Resul Amed
Günümüz toplumsal ve siyasal ortamı, aklın ve mantığın uyum içinde ilerlediği doğrusal düşünce çizgisiyle örtüşmeyen karmaşık bir dönüşümden geçmektedir. Rasyonalite ile bağdaşmayan bu yönelimler, bireyi anonim bir konuma sürüklemekte ve irrasyonel davranış kalıpları, paradoksal biçimde "akıllıca" ya da "doğal" olarak algılanabilmektedir.
Birey, amaç–araç ilişkisinin bilincine varamadığında, zihninde her şeyin doğrusal bir eksende hareket ettiği yanılgısına kapılır. Yaşamı, başka bir kişinin —X bireyinin— bulunduğu uzamsal konum üzerinden anlamlandırmaya çalışır ve "o orada olabiliyorsa, ben de olabilirim" düşüncesine sığınır.
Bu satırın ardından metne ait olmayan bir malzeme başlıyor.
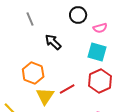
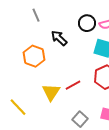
black circle: (78, 15) -> (87, 23), moved
orange hexagon: (33, 73) -> (34, 56), moved

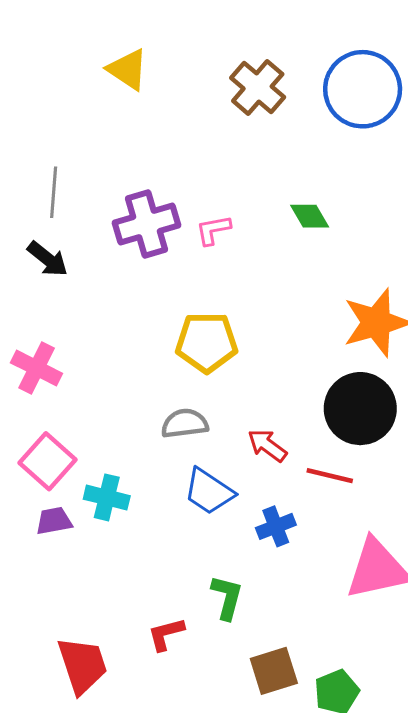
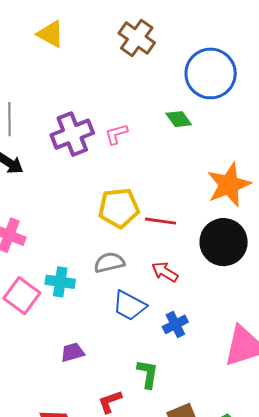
blue circle: (363, 89) -> (211, 73), moved
red line: (330, 476) -> (160, 221), moved
cyan cross: (107, 497) -> (60, 282), moved
purple trapezoid: (54, 521) -> (73, 352), moved

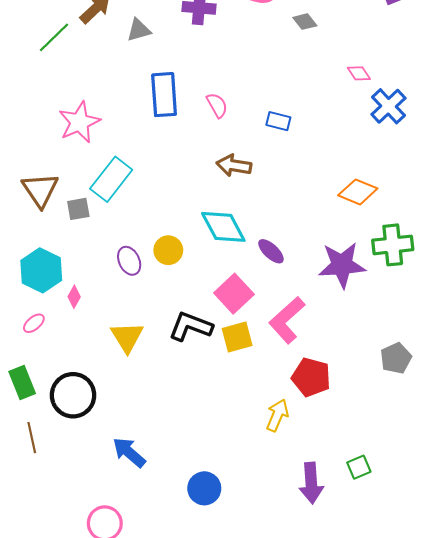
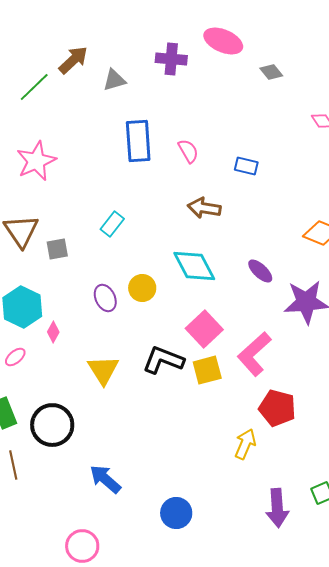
pink star: (79, 122) -> (36, 161), moved
cyan rectangle: (111, 179) -> (112, 224), moved, size x0.6
purple ellipse: (271, 251) -> (260, 271), moved

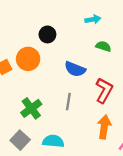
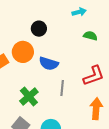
blue semicircle: (75, 69) -> (49, 64), moved
red L-shape: (104, 90) -> (94, 76), turned 45

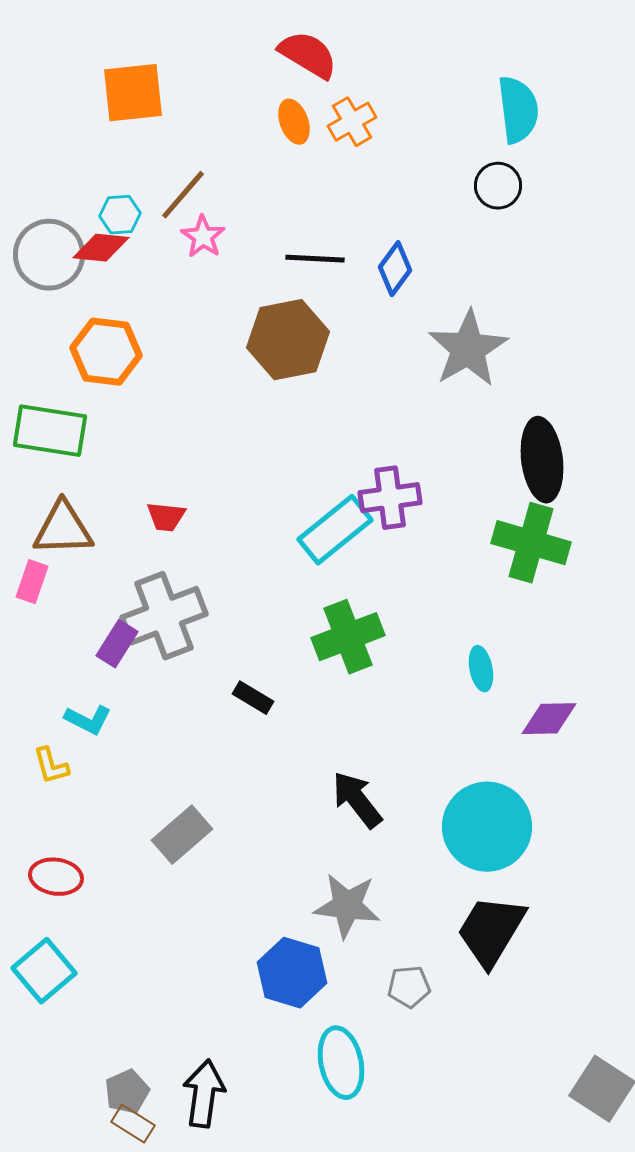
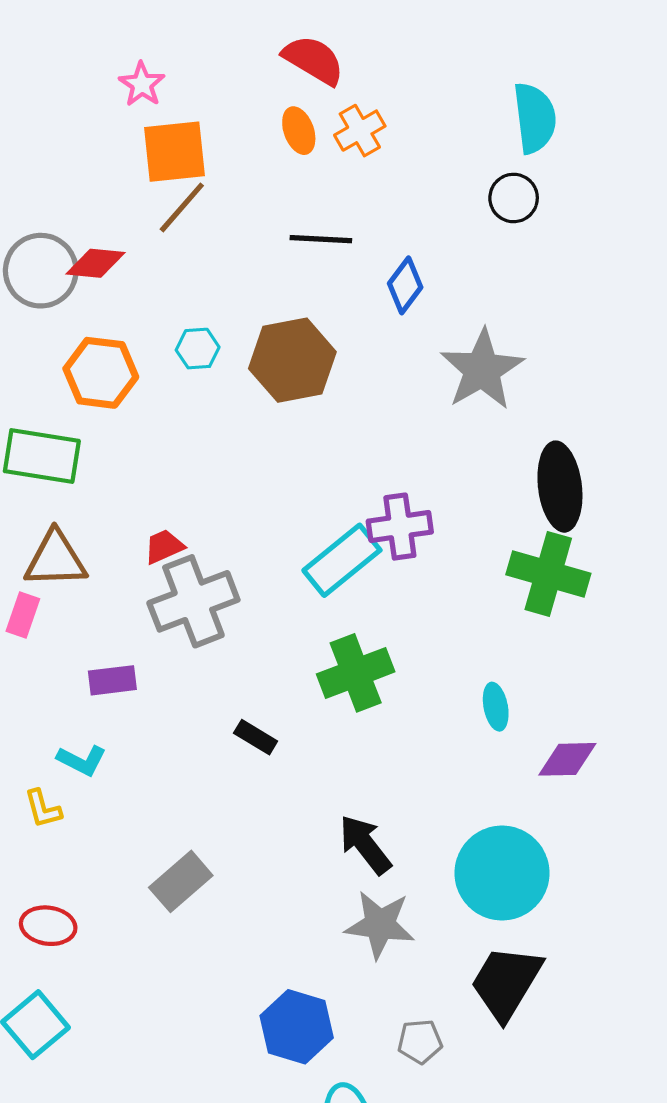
orange square: (133, 93) -> (174, 152), moved
cyan hexagon: (120, 215) -> (198, 349), moved
pink star: (203, 237) -> (142, 84), moved
black line: (315, 259) -> (321, 239), moved
red trapezoid: (166, 517) -> (164, 547), turned 150
gray cross: (164, 616) -> (193, 601), moved
purple rectangle: (117, 644) -> (112, 680), turned 51
gray star: (347, 906) -> (380, 925), moved

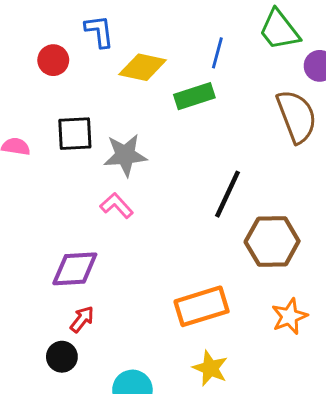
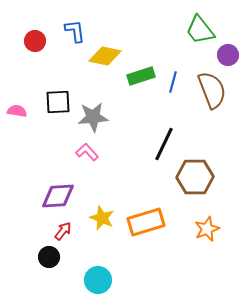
blue line: (217, 53) -> (173, 82), moved
red circle: (53, 60) -> (35, 41), moved
yellow star: (210, 368) -> (102, 218), moved

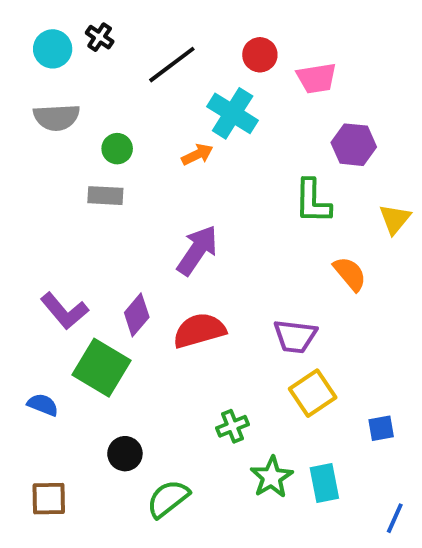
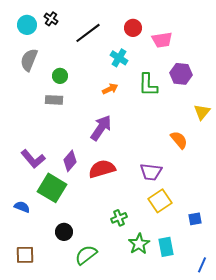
cyan cross: (233, 113) -> (119, 58), size x0.7
gray semicircle: (57, 117) -> (29, 60), turned 115
orange arrow: (197, 154) -> (110, 89), moved
green L-shape: (313, 201) -> (148, 85), moved

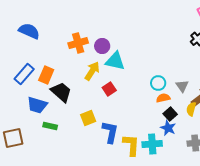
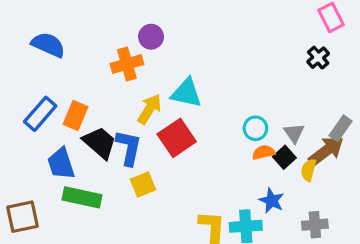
purple circle: (102, 46) -> (151, 37), moved
red square: (109, 89) -> (177, 138), size x1.6
blue trapezoid: (37, 105) -> (61, 164), turned 55
black square: (170, 114) -> (284, 157), moved
green rectangle: (50, 126) -> (82, 197), size x1.6
blue L-shape: (110, 132) -> (129, 148), moved

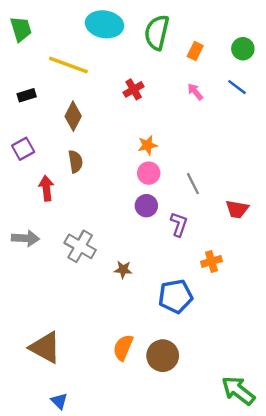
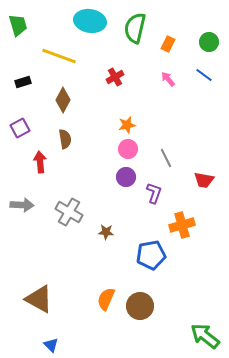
orange cross: (211, 261) -> (182, 225), size x1.4

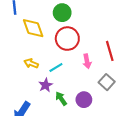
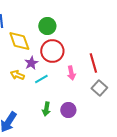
gray square: (107, 82) -> (99, 88), moved
purple star: (46, 85) -> (31, 63), moved
green arrow: (61, 99) -> (46, 109), turned -136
Bu yaklaşım, bireyin olmak istediği yer ile olması gereken yer arasındaki ayrımı belirsizleştirir; düşünsel ve ruhsal öncelikleri ters yüz eder.
Ortadoğu coğrafyasında fiziksel ve siyasal yasaların hızla değiştiği bir dönemde, Kürdistan bu dönüşüm çizgilerinin tam orijin noktasında yer almaktadır. Ancak bu orijinin doğal gelişimi, çeşitli dış güçlerin müdahalesiyle bastırılmakta; bu güçler orijine dikey ve yatay eksenlerde nüfuz etmeye çalışmaktadır. Aynı zamanda farklı güç blokları da bu müdahale odaklarını yeniden yönlendirmektedir.
Ne yazık ki bu süreçte, Kürt siyasal alanında varlık gösteren yüzeysel ve sığ düşünsel yaklaşımlar, Kürdistan'ı bir çatışma zeminine dönüştürmekte ve kaybeden tarafı yine biz yapmaktadır. Bu zihniyetin hangi parametrelerde yaşadığı, hangi dinamik doğrultulara sahip olduğu ve hangi içsel güçler tarafından motive edildiği sorgulandığında karşımıza neredeyse boş bir küme çıkmaktadır. Bu anlayışın türevsel bir değeri yoktur; limit davranışları tektir; integral bütünlüğe sahip bir hesap alanı bulunmaz. Dolayısıyla ne akla dayalı bir iç derinliği, ne de uzamsal bir konumlanma yeteneği mevcuttur.
Toplumsal tartışmalarda sıkça dile getirilen "her şeyi belediyeden beklemeyin" yaklaşımı dahi, yanlış bir çerçevede ele alınmaktadır. Değişimin gerçek dinamiği toplumsa, bu dönüşümü somutlaştıran unsur bireysel güç değil, bireylerin oluşturduğu kurumsal güçtür. Kurumsal güç, toplumun iç dinamiklerinin dengeli dağılımı ve yönetimidir; ahlaki–politik toplumun temel bileşim alanıdır. Ancak kimi bireyler belediyeciliği, kapitalist sistemde bir kariyer basamağı olarak görmekte; bu sığ düşünce, boşlukta salınan çekimsiz hareketler üretmektedir.
Duyumlardan ve deneyimlerden bağımsız bir olgu maddi gerçeklik değildir. Bilimsel ve deneysel verilerle doğrulanmayan her bilgi, leer (boş) bilgi niteliği taşır ve anlam ifade etmez. Mevcut sistemin içselleştirdiği sorunlu yapı da bu durumun en belirgin örneğidir. Bu zihniyet ne yargılar ne sorgular; zikzaklar çizerek ilerler ve her şeyi ters yüz eder.
Kürt toplumunun, tarih boyunca birikmiş olan amaçsızlık, araçsızlık ve konumsuzluk üretme döngüsünden kurtulması gerekmektedir. Yaşamın boşluklarında, yerçekimsiz bir düşünsel alanda salınan bu zihniyetlerin aşılması zorunludur. Daha rasyonel, daha mantıksal ve daha bilimsel bir bakış açısı geliştirmek, hem bireysel hem de kolektif bir dönüşümü mümkün kılacaktır. Bu dönüşüm, mantıksal bir evreye yükselerek bağımsız ve özgür bir geleceğin temelini oluşturabilir.